Difference in differences (diff-in-diff or DID) comparison is a very common approach used in quasi experiments. In diff-in-diff, we usually consider two time periods; pre and post intervention. We utilize the pre-intervention period to generate baselines for our metrics, and normalize post intervention values by the baseline. This normalization is a simple but very powerful way of controlling for inherent differences between treatment and control groups. For example, let’s say our success metric is signups and we are running a quasi experiment in France. We have Paris and Lyon in two test cells. We cannot directly compare signups in two cities as populations are very different. Normalizing with respect to pre-intervention signups would reduce variation and help us make comparisons at the same scale. Although the diff-in-diff approach generally works reasonably well, we have observed some cases where it may not be as applicable as we discuss next.

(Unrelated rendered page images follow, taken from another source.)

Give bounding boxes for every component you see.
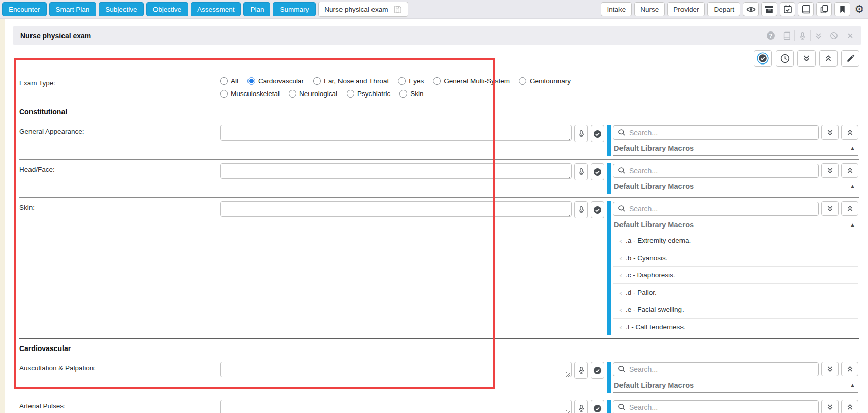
ban-icon[interactable]	[826, 30, 842, 41]
dictate-button[interactable]	[574, 125, 588, 142]
history-button[interactable]	[776, 50, 794, 67]
nav-button-subjective[interactable]: Subjective	[99, 2, 143, 16]
microphone-icon[interactable]	[795, 30, 811, 41]
confirm-normal-button[interactable]	[591, 125, 604, 142]
field-label: Head/Face:	[19, 163, 220, 194]
field-row-skin: Skin: D	[19, 197, 859, 338]
field-row-arterial-pulses: Arterial Pulses:	[19, 396, 859, 413]
eye-icon	[746, 5, 756, 14]
check-circle-icon	[757, 52, 769, 65]
head-face-textarea[interactable]	[220, 163, 572, 179]
collapse-macros-button[interactable]	[841, 362, 858, 376]
expand-macros-button[interactable]	[821, 362, 839, 376]
macro-item-calf-tenderness[interactable]: ‹.f - Calf tenderness.	[613, 319, 858, 335]
titlebar-icon-group: ?	[763, 30, 858, 41]
nav-button-objective[interactable]: Objective	[146, 2, 188, 16]
macro-search-input[interactable]	[629, 205, 814, 213]
top-toolbar: Encounter Smart Plan Subjective Objectiv…	[0, 0, 868, 19]
settings-button[interactable]: ⚙	[853, 2, 866, 16]
nav-button-encounter[interactable]: Encounter	[2, 2, 47, 16]
collapse-macros-button[interactable]	[841, 201, 858, 216]
stage-button-nurse[interactable]: Nurse	[634, 2, 665, 16]
macro-group-header[interactable]: Default Library Macros ▲	[613, 143, 858, 156]
angles-down-icon	[826, 205, 834, 212]
radio-eyes[interactable]: Eyes	[398, 77, 424, 85]
confirm-normal-button[interactable]	[591, 362, 604, 379]
expand-macros-button[interactable]	[821, 163, 839, 178]
archive-button[interactable]	[761, 2, 777, 16]
dictate-button[interactable]	[574, 201, 588, 218]
active-tab-label: Nurse physical exam	[324, 6, 388, 13]
schedule-button[interactable]	[780, 2, 795, 16]
nav-button-smart-plan[interactable]: Smart Plan	[49, 2, 97, 16]
radio-ear-nose-throat[interactable]: Ear, Nose and Throat	[313, 77, 389, 85]
macro-item-pallor[interactable]: ‹.d - Pallor.	[613, 284, 858, 301]
radio-neurological[interactable]: Neurological	[289, 90, 337, 98]
active-tab-nurse-physical-exam[interactable]: Nurse physical exam	[318, 2, 408, 17]
macro-search-input[interactable]	[629, 365, 814, 373]
expand-macros-button[interactable]	[821, 201, 839, 216]
macro-search-input[interactable]	[629, 167, 814, 175]
collapse-panel-icon[interactable]	[811, 30, 826, 41]
macro-search-input[interactable]	[629, 403, 814, 411]
expand-all-sections-button[interactable]	[797, 50, 816, 67]
stage-button-provider[interactable]: Provider	[667, 2, 705, 16]
arterial-pulses-textarea[interactable]	[220, 400, 572, 413]
complete-button[interactable]	[754, 50, 772, 67]
stage-button-depart[interactable]: Depart	[707, 2, 740, 16]
general-appearance-textarea[interactable]	[220, 125, 572, 141]
collapse-macros-button[interactable]	[841, 125, 858, 140]
radio-psychiatric[interactable]: Psychiatric	[347, 90, 390, 98]
radio-genitourinary[interactable]: Genitourinary	[519, 77, 571, 85]
collapse-macros-button[interactable]	[841, 400, 858, 413]
field-label: Auscultation & Palpation:	[19, 362, 220, 393]
close-icon[interactable]	[842, 30, 858, 41]
check-circle-icon	[593, 366, 602, 375]
auscultation-textarea[interactable]	[220, 362, 572, 377]
expand-macros-button[interactable]	[821, 400, 839, 413]
collapse-all-sections-button[interactable]	[819, 50, 838, 67]
macro-item-extremity-edema[interactable]: ‹.a - Extremity edema.	[613, 232, 858, 249]
exam-type-radio-group: All Cardiovascular Ear, Nose and Throat …	[220, 77, 599, 98]
confirm-normal-button[interactable]	[591, 201, 604, 218]
macro-item-cyanosis[interactable]: ‹.b - Cyanosis.	[613, 249, 858, 267]
angles-down-icon	[802, 54, 811, 62]
stage-button-intake[interactable]: Intake	[601, 2, 632, 16]
help-icon[interactable]: ?	[763, 30, 779, 41]
radio-all[interactable]: All	[220, 77, 238, 85]
radio-cardiovascular[interactable]: Cardiovascular	[247, 77, 304, 85]
macro-search-input[interactable]	[629, 129, 814, 137]
collapse-macros-button[interactable]	[841, 163, 858, 178]
chevron-left-icon: ‹	[619, 289, 622, 296]
book-icon[interactable]	[779, 30, 795, 41]
macro-group-header[interactable]: Default Library Macros ▲	[613, 219, 858, 232]
copy-forward-button[interactable]	[816, 2, 832, 16]
confirm-normal-button[interactable]	[591, 400, 604, 413]
microphone-icon	[577, 404, 585, 412]
macro-item-facial-swelling[interactable]: ‹.e - Facial swelling.	[613, 301, 858, 319]
bookmark-button[interactable]	[834, 2, 850, 16]
angles-up-icon	[824, 54, 832, 62]
skin-textarea[interactable]	[220, 201, 572, 217]
radio-skin[interactable]: Skin	[399, 90, 423, 98]
dictate-button[interactable]	[574, 400, 588, 413]
microphone-icon	[577, 206, 585, 214]
expand-macros-button[interactable]	[821, 125, 839, 140]
microphone-icon	[577, 366, 585, 374]
nav-button-assessment[interactable]: Assessment	[191, 2, 241, 16]
nav-button-summary[interactable]: Summary	[273, 2, 316, 16]
dictate-button[interactable]	[574, 163, 588, 180]
confirm-normal-button[interactable]	[591, 163, 604, 180]
edit-button[interactable]	[841, 50, 859, 67]
dictate-button[interactable]	[574, 362, 588, 379]
nav-button-plan[interactable]: Plan	[243, 2, 270, 16]
radio-circle	[313, 77, 321, 85]
library-button[interactable]	[798, 2, 814, 16]
radio-general-multi-system[interactable]: General Multi-System	[433, 77, 510, 85]
macro-group-header[interactable]: Default Library Macros ▲	[613, 379, 858, 393]
preview-button[interactable]	[743, 2, 759, 16]
macro-item-diaphoresis[interactable]: ‹.c - Diaphoresis.	[613, 267, 858, 284]
field-label: Skin:	[19, 201, 220, 335]
macro-group-header[interactable]: Default Library Macros ▲	[613, 181, 858, 194]
radio-musculoskeletal[interactable]: Musculoskeletal	[220, 90, 280, 98]
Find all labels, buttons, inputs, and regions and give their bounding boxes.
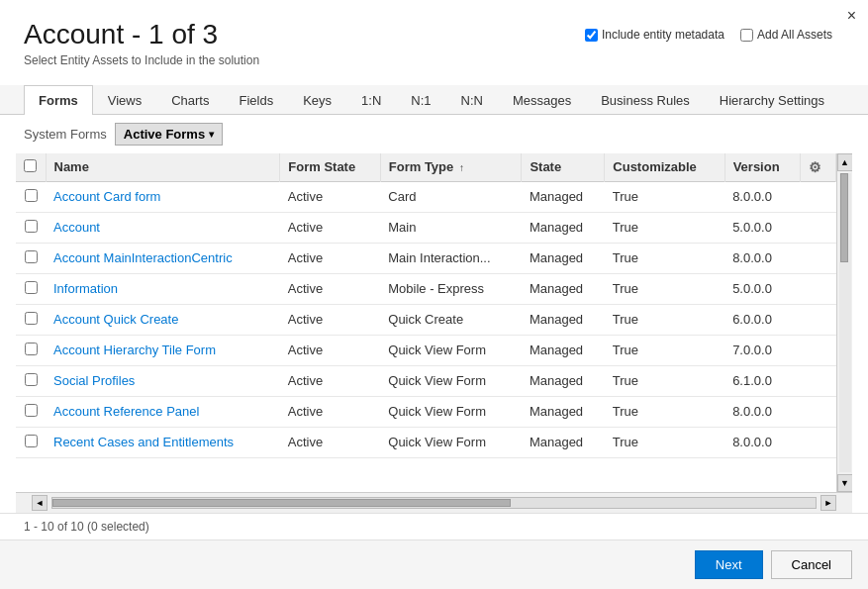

差異比較(diff-in-diff或DID)比較是準(zhǔn)實(shí)驗(yàn)中一種非常常用的方法。 在差異比較中，我們通?？紤]兩個(gè)時(shí)間段； 干預(yù)前后。 我們利用干預(yù)前時(shí)期為我們的指標(biāo)生成基線，并根據(jù)該基線對(duì)干預(yù)后的值進(jìn)行標(biāo)準(zhǔn)化。 這種歸一化是控制治療組和對(duì)照組之間固有差異的簡(jiǎn)單但非常有效的方法。 例如，假設(shè)我們的成功指標(biāo)是注冊(cè)，而我們正在法國進(jìn)行一次準(zhǔn)實(shí)驗(yàn)。 我們?cè)趦蓚€(gè)測(cè)試單元中有巴黎和里昂。 由于人口差異很大，我們無法直接比較兩個(gè)城市的注冊(cè)人數(shù)。 干預(yù)前簽約的規(guī)范化將減少差異，并幫助我們進(jìn)行相同規(guī)模的比較。 盡管diff-in-diff方法通?？梢院芎玫毓ぷ?#xff0c;但我們觀察到某些情況下可能不像我們接下來討論的那樣適用。

具有歷史觀察結(jié)果但樣本量較小的成功指標(biāo) (Success Metrics With Historical Observations But Small Sample Size)

In our non-member focused tests, we can observe historical acquisition metrics, e.g. signup counts, however, we don’t typically observe any other information about non-members. High variation in outcome metrics combined with small sample size can be a problem to design a well powered experiment using traditional diff-in-diff like approaches. To tackle this problem, we try to implement designs involving multiple interventions in each unit over an extended period of time whenever possible (i.e. instead of a typical experiment with single intervention period). This can help us gather enough evidence to run a well-powered experiment even with a very small sample size (i.e. few geographic units).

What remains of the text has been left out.